A verdadeira proteção de dados vai além da mera existência de uma lei; ela requer um compromisso real das instituições em respeitar e proteger a privacidade dos cidadãos. O ideal seria que as plataformas internacionais pudessem receber confirmações de identidade diretamente do governo brasileiro, assegurando que a LGPD está sendo cumprida. Dessa forma, a troca de informações se tornaria mais segura, evitando que nossos dados pessoais fiquem à mercê de empresas que pouco se importam com a ética no tratamento de informações.
Nos últimos tempos, temos visto um aumento nas preocupações em relação ao vazamento de dados, especialmente com o uso crescente de inteligências artificiais. As empresas agora se veem pressionadas a respeitar os limites da LGPD, e os profissionais, em entrevistas, discutem abertamente sobre o que é aceitável no uso dessas tecnologias.
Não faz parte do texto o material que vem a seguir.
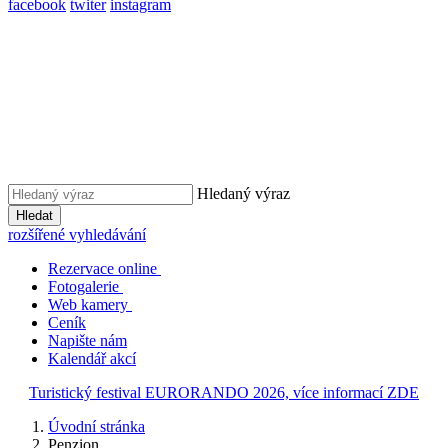
facebook
twiter
instagram
Hledaný výraz
Hledat
rozšířené vyhledávání
Rezervace online
Fotogalerie
Web kamery
Ceník
Napište nám
Kalendář akcí
Turistický festival EURORANDO 2026, více informací ZDE
Úvodní stránka
Penzion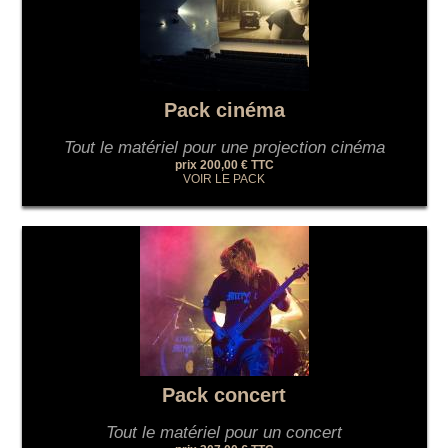
Pack cinéma
Tout le matériel pour une projection cinéma
prix 200,00 € TTC
VOIR LE PACK
Pack concert
Tout le matériel pour un concert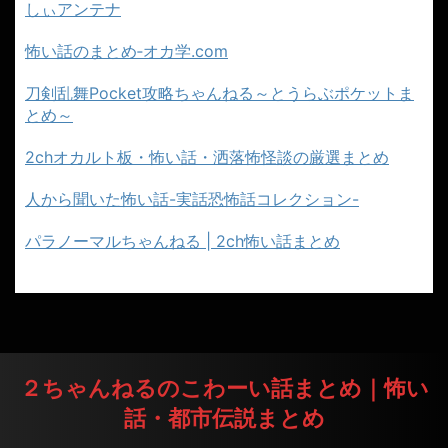
しぃアンテナ
怖い話のまとめ‐オカ学.com
刀剣乱舞Pocket攻略ちゃんねる～とうらぶポケットま
とめ～
2chオカルト板・怖い話・洒落怖怪談の厳選まとめ
人から聞いた怖い話-実話恐怖話コレクション-
パラノーマルちゃんねる | 2ch怖い話まとめ
２ちゃんねるのこわーい話まとめ｜怖い
話・都市伝説まとめ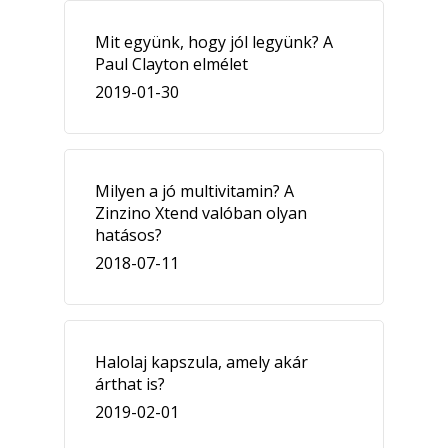
Mit együnk, hogy jól legyünk? A
Paul Clayton elmélet
2019-01-30
Milyen a jó multivitamin? A
Zinzino Xtend valóban olyan
hatásos?
2018-07-11
Halolaj kapszula, amely akár
árthat is?
2019-02-01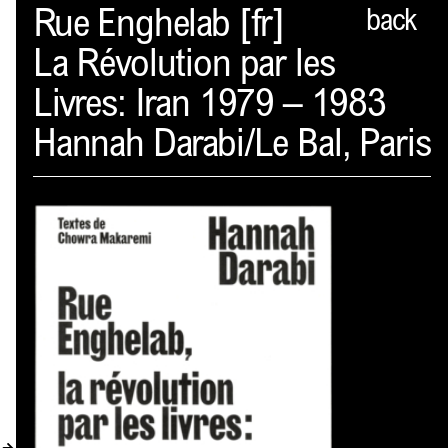
Spector
Rue Enghelab [fr]
back
La Révolution par les
PROFIL
Livres: Iran 1979 – 1983
AKTUELLES
Hannah Darabi/Le Bal, Paris
INDEX
WARENKORB (
0
)
VERLAGSVORSCHAU
DISTRIBUTION
KONTAKT
KUNDENKONTO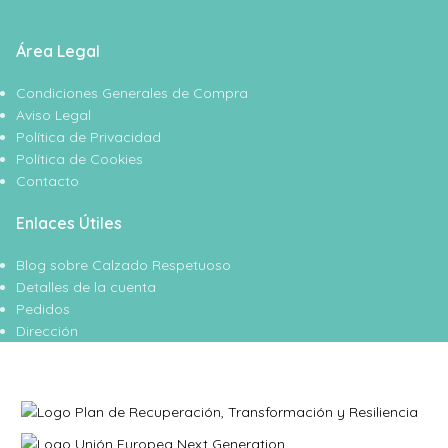
Área Legal
Condiciones Generales de Compra
Aviso Legal
Política de Privacidad
Política de Cookies
Contacto
Enlaces Útiles
Blog sobre Calzado Respetuoso
Detalles de la cuenta
Pedidos
Dirección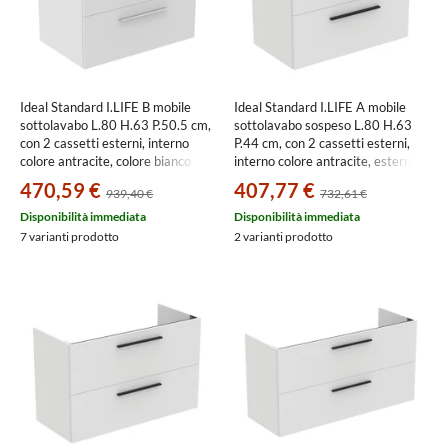
Ideal Standard I.LIFE B mobile
Ideal Standard I.LIFE A mobile
sottolavabo L.80 H.63 P.50.5 cm,
sottolavabo sospeso L.80 H.63
con 2 cassetti esterni, interno
P.44 cm, con 2 cassetti esterni,
colore antracite, colore bianco
interno colore antracite, esterno
finitura opaco T5272DU
colore bianco finitura opaco
470,59 €
407,77 €
939,40 €
732,61 €
T5256DU
Disponibilità immediata
Disponibilità immediata
7 varianti prodotto
2 varianti prodotto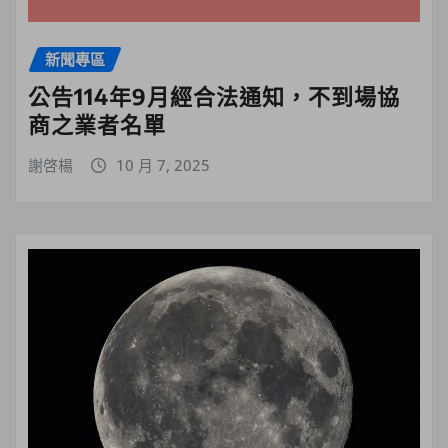
新聞專區
公告114年9月經合法通知，不到場協
商之業者名單
謝啓楊
10 月 7, 2025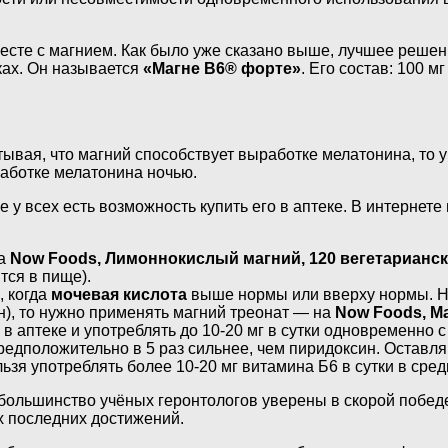
есте с магнием. Как было уже сказано выше, лучшее решен
ках. Он называется
«Магне B6® форте»
. Его состав: 100 м
тывая, что магний способствует выработке мелатонина, то 
работке мелатонина ночью.
е у всех есть возможность купить его в аптеке. В интернет
на
Now Foods, Лимоннокислый магний, 120 вегетарианск
тся в пище).
, когда
мочевая кислота
выше нормы или вверху нормы. Но
н), то нужно применять магний треонат — на
Now Foods, Ma
 в аптеке и употреблять до 10-20 мг в сутки одновременно
предположительно в 5 раз сильнее, чем пиридоксин. Остав
ьзя употреблять более 10-20 мг витамина Б6 в сутки в сред
большинство учёных геронтологов уверены в скорой победе
ых последних достижений.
A conscientização está crescendo, mas ainda há um longo caminho a percorrer.
A LGPD pode ter sido um passo importante em direção à proteção dos dados pessoais no Brasil, mas a sua eficácia está diretamente ligada à aplicação prática da lei. Precisamos de uma cultura que valorize a privacidade e que responsabilize aqueles que não a respeitam. Afinal, a água já bateu na bunda, e é hora de agir com seriedade e compromisso para proteger o que é nosso: a nossa privacidade.